▸ **WHAT YOU HAVE TO DO**: Work out how many lines below hold the string "Θεού" and state only that figure.

(Source data)
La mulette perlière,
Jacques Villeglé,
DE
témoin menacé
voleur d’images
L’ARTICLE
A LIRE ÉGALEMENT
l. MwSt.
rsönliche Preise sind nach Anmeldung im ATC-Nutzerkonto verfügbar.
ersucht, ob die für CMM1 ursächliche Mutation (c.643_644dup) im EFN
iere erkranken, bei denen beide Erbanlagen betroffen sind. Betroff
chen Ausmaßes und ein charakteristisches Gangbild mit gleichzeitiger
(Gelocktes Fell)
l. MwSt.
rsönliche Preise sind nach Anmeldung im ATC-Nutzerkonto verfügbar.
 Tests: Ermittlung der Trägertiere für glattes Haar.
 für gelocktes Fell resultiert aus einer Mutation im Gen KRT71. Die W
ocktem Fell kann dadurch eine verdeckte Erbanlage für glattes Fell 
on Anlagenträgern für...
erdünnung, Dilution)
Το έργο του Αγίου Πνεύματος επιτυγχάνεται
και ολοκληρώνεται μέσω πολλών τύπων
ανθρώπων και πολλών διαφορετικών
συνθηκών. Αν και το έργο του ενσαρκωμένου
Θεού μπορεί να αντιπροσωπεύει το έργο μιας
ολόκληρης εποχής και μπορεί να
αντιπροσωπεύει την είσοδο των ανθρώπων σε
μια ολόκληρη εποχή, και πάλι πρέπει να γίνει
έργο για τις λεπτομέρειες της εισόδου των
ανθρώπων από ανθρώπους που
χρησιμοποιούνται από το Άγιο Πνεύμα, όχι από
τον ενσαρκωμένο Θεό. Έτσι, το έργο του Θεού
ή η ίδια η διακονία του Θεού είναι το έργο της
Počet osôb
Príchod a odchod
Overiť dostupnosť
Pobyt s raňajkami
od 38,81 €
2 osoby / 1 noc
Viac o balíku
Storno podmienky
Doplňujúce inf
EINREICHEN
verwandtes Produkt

▸ **WRITTEN SOLUTION**: 3